The world mourns for Paris. A bloody Friday night of November the 13th kicked off what was supposed to be a regular weekend in Paris. The attacks that hit the city of lights were the worst violence in France since World War II, a series of terror attacks that killed more than 120 people.
People around the globe took to social media to express their horror and dismay at the violent attacks and to express their solidarity with the French citizens and specifically the residents of Paris. However, as much as civilized and considerate all the portrayed solidarity was, it revealed the double standards of the western mainstream media if not to go as far as saying that it also revealed the hypocrisy of those media outlets.
Just one day before the Paris attacks that left the country in lockdown, suicide bombings in Beirut, Lebanon on Thursday November 12 left 43 dead and 239 wounded. According to a terrorist who survived, the attack was reportedly carried out by an ISIS cell sent to Lebanon from the group’s stronghold inside Syria.
The twin explosions took place in the southern part of the city Beirut, near a busy open-air market in the Bourj al-Barajneh district. The terror group’s online supporters claimed its militants blew up a motorbike loaded with explosives. The blasts, which struck near a small mosque, a community center, bakery and a hospital, were the first attack on Lebanese soil for more than a year.
At approximately 6:00 pm Thursday evening, one of the terrorists, who had strapped a bomb onto a motorcycle, exploded himself. Seven minutes later, after people had gathered to help the wounded and to clear the casualties, another terrorist blew himself up. In the sense of where this attack took place, this is a very crowded, low-income neighborhood located near one of the also packed Palestinian refugee camps of Bourj el-Barajneh. The timing of the attack was deadly. 6:00 pm on a school night means people had already been home from work, children had finished school and local residents had been out at the marketplace shopping for dinner. As for the third terrorist, who also attempted to blow himself up after people would have re-gathered around the crime scene, he was fortunately captured by the Lebanese Army personnel who rushed to the scene. Mind you that the attack occurred only 300 meters away from one of the numerous military checkpoints that spread across all entry routes into the Dahye district, (Beirut suburbs) the area which is usually targeted by ISIS terrorists.
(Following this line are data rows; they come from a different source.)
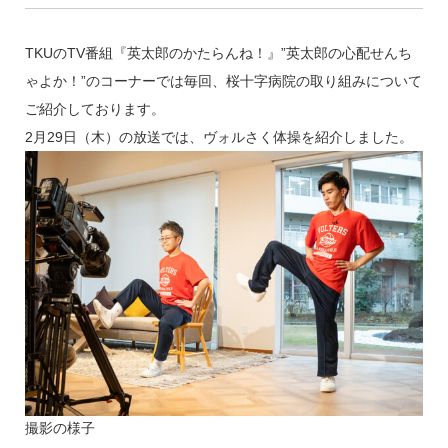
TKUのTV番組『英太郎のかたらんね！』”英太郎の心配せんち
ゃよか！”のコーナーでは毎回、桜十字病院の取り組みについて
ご紹介しております。
2月29日（木）の放送では、ヴォルさく体操を紹介しました。
撮影の様子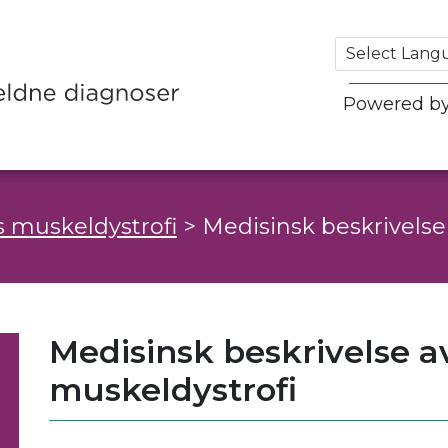
Powered b
 muskeldystrofi
>
Medisinsk beskrivelse
Medisinsk beskrivelse a
muskeldystrofi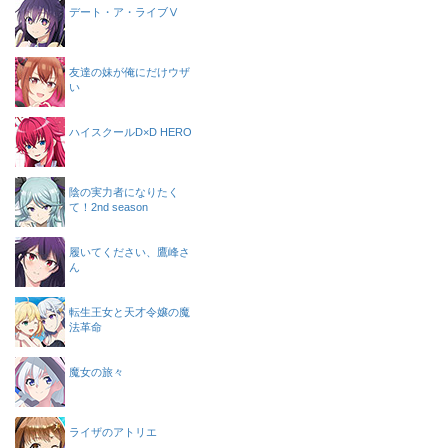
デート・ア・ライブⅤ
友達の妹が俺にだけウザ
い
ハイスクールD×D HERO
陰の実力者になりたく
て！2nd season
履いてください、鷹峰さ
ん
転生王女と天才令嬢の魔
法革命
魔女の旅々
ライザのアトリエ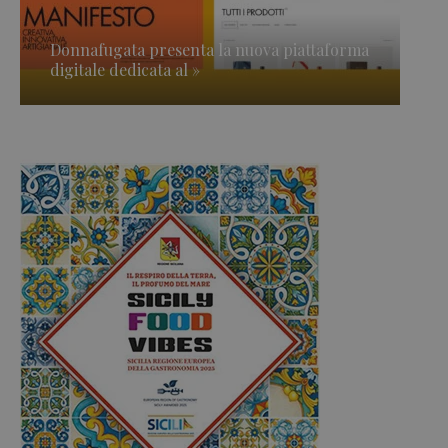
Donnafugata presenta la nuova piattaforma
digitale dedicata al »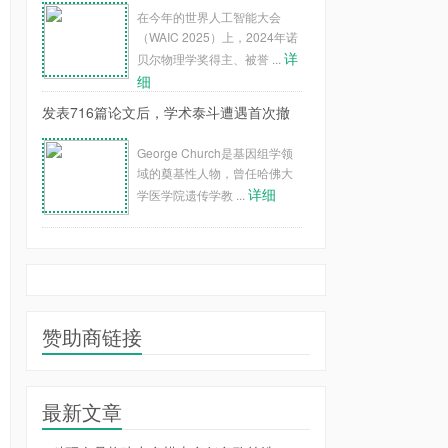
在今年的世界人工智能大会
（WAIC 2025）上，2024年诺
详
贝尔物理学奖得主、被誉 ...
细
发表716篇论文后，学术泰斗遭遇首次撤
George Church是基因组学领
域的奠基性人物，曾任哈佛大
详细
学医学院遗传学教 ...
赞助商链接
最新文章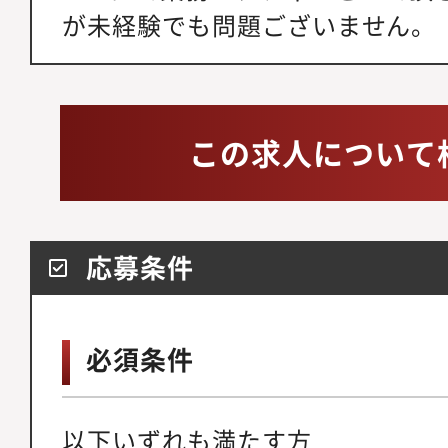
が未経験でも問題ございません。
この求人について
応募条件
必須条件
以下いずれも満たす方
The scene was one of chaos, carnage, fires and destruction, with many victims killed by flying glass and falling bricks. A government source suggested the second bomber attempted to enter a crowded mosque but was stopped by the heroic behavior of one man, Adel Termos. Termos was in the market and witnessed the first explosion. Reportedly, he saw another bomber preparing to detonate, and jumped into action. Termos hugged his killer, to release the number of casualties. Adel hugged a suicide bomber causing the explosion to be contained within his own body. Adel Termos is now remembered as a national hero, and also another victim of this terrorist attack.
The approach in which the Western mainstream media chose while dealing with the terrorist attacks in Beirut was plain despicable. Major news outlets chose to describe these bombings as evidence that the ongoing war in Syria is increasingly becoming a proxy war between Saudi Arabia and Iran. Examples of outlets are like that of like the BBC, Al Jazeera and Reuters, which described the area that was attacked as “a Hezbollah stronghold”. The issue of using a term like Hezbollah stronghold, or as Reuters headline put it, Hezbollah bastion, basically buys into the narrative of ISIS. It is exactly how ISIS would want to portray its side of the story in order to appeal the empathy of its followers, in a way to propagate legitimate motives to come into certain parts of Lebanon and conduct these kinds of terrorist attacks in highly populated civilian areas and terrorize the public.
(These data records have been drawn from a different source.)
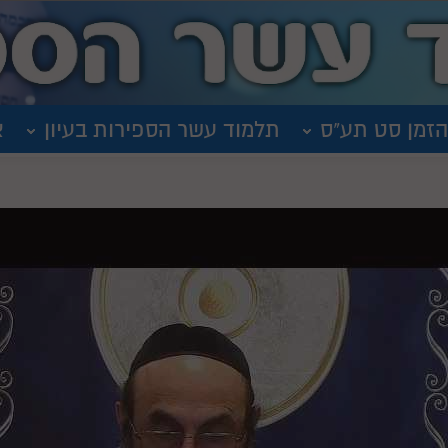
הזמן סט תע"ס
תלמוד עשר הספירות בעיון
א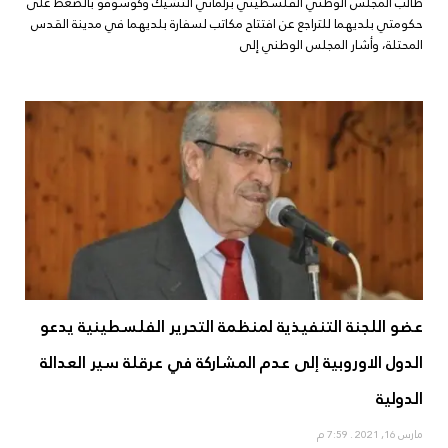
طالب المجلس الوطني الفلسطيني برلماني التشيك وكوسوفو بالضغط على
حكومتي بلديهما للتراجع عن افتتاح مكاتب لسفارة بلديهما في مدينة القدس
المحتلة، وأشار المجلس الوطني إلى
عضو اللجنة التنفيذية لمنظمة التحرير الفلسطينية يدعو
الدول الاوروبية إلى عدم المشاركة في عرقلة سير العدالة
الدولية
مارس 16, 2021
7:59 م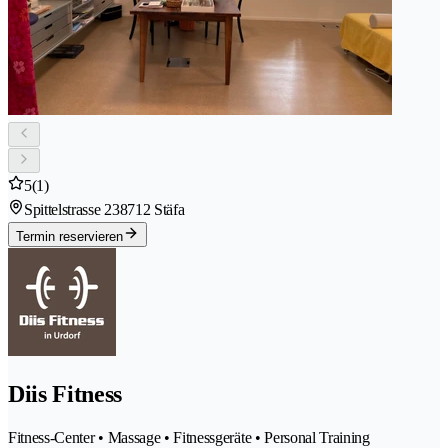
5
(1)
Spittelstrasse 23
8712 Stäfa
Termin reservieren
Diis Fitness
Fitness-Center • Massage • Fitnessgeräte • Personal Training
This demented ISIS narrative is being widely echoed by the international press and the mainstream media outlets which sadly gives acceptance to the ISIS plot. Hence, shifting the global compassion and solidarity away from the actual tragedies not only inflicting Lebanon, but also the thousands of tragedies which have been draining the Middle East ever since the US chose to invade and occupy Iraq back in 2003.
Disturbing as it is, such events in the Middle East will remain largely unnoticed in the western news cycle unless we choose to be upfront and outspoken about our demands for real and unbiased reporting and journalism.